* Brief:
An exact transcription of every record is needed.

* Dataset:
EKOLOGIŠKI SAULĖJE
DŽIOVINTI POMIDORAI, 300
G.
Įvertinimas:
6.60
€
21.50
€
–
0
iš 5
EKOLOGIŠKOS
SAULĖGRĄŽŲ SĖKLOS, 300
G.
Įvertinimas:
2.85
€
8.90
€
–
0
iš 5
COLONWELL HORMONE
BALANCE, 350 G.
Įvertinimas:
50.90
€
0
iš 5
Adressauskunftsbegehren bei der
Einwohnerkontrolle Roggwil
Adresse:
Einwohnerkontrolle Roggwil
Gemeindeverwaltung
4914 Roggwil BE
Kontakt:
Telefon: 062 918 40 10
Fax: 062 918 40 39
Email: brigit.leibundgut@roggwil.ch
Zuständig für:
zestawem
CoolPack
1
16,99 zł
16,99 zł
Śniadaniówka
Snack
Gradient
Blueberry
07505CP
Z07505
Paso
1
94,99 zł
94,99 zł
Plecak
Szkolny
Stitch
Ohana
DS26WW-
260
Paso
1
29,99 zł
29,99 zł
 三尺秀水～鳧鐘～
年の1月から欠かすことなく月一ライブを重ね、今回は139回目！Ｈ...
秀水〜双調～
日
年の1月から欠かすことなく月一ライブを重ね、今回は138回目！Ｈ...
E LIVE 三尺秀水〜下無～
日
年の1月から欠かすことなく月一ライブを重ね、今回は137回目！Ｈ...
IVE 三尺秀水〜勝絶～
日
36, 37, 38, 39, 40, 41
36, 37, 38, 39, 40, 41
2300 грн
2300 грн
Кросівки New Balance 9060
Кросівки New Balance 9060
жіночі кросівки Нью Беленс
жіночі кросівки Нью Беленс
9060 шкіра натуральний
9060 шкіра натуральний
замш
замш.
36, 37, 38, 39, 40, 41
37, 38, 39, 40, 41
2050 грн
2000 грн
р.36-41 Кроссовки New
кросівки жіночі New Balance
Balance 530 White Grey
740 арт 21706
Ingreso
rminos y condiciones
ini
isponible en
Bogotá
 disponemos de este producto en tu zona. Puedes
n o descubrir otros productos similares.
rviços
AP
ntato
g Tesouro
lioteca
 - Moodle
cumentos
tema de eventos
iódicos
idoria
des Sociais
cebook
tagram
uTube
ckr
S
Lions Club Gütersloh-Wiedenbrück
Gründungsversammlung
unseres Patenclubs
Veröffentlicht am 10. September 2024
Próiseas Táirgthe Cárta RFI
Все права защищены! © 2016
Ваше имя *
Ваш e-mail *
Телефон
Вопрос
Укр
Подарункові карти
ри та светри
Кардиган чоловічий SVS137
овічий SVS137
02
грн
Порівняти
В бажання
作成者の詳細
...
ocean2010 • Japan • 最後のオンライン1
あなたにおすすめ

* Task result:
EKOLOGIŠKI SAULĖJE
DŽIOVINTI POMIDORAI, 300
G.
Įvertinimas:
6.60
€
21.50
€
–
0
iš 5
EKOLOGIŠKOS
SAULĖGRĄŽŲ SĖKLOS, 300
G.
Įvertinimas:
2.85
€
8.90
€
–
0
iš 5
COLONWELL HORMONE
BALANCE, 350 G.
Įvertinimas:
50.90
€
0
iš 5
Adressauskunftsbegehren bei der
Einwohnerkontrolle Roggwil
Adresse:
Einwohnerkontrolle Roggwil
Gemeindeverwaltung
4914 Roggwil BE
Kontakt:
Telefon: 062 918 40 10
Fax: 062 918 40 39
Email: brigit.leibundgut@roggwil.ch
Zuständig für:
zestawem
CoolPack
1
16,99 zł
16,99 zł
Śniadaniówka
Snack
Gradient
Blueberry
07505CP
Z07505
Paso
1
94,99 zł
94,99 zł
Plecak
Szkolny
Stitch
Ohana
DS26WW-
260
Paso
1
29,99 zł
29,99 zł
 三尺秀水～鳧鐘～
年の1月から欠かすことなく月一ライブを重ね、今回は139回目！Ｈ...
秀水〜双調～
日
年の1月から欠かすことなく月一ライブを重ね、今回は138回目！Ｈ...
E LIVE 三尺秀水〜下無～
日
年の1月から欠かすことなく月一ライブを重ね、今回は137回目！Ｈ...
IVE 三尺秀水〜勝絶～
日
36, 37, 38, 39, 40, 41
36, 37, 38, 39, 40, 41
2300 грн
2300 грн
Кросівки New Balance 9060
Кросівки New Balance 9060
жіночі кросівки Нью Беленс
жіночі кросівки Нью Беленс
9060 шкіра натуральний
9060 шкіра натуральний
замш
замш.
36, 37, 38, 39, 40, 41
37, 38, 39, 40, 41
2050 грн
2000 грн
р.36-41 Кроссовки New
кросівки жіночі New Balance
Balance 530 White Grey
740 арт 21706
Ingreso
rminos y condiciones
ini
isponible en
Bogotá
 disponemos de este producto en tu zona. Puedes
n o descubrir otros productos similares.
rviços
AP
ntato
g Tesouro
lioteca
 - Moodle
cumentos
tema de eventos
iódicos
idoria
des Sociais
cebook
tagram
uTube
ckr
S
Lions Club Gütersloh-Wiedenbrück
Gründungsversammlung
unseres Patenclubs
Veröffentlicht am 10. September 2024
Próiseas Táirgthe Cárta RFI
Все права защищены! © 2016
Ваше имя *
Ваш e-mail *
Телефон
Вопрос
Укр
Подарункові карти
ри та светри
Кардиган чоловічий SVS137
овічий SVS137
02
грн
Порівняти
В бажання
作成者の詳細
...
ocean2010 • Japan • 最後のオンライン1
あなたにおすすめ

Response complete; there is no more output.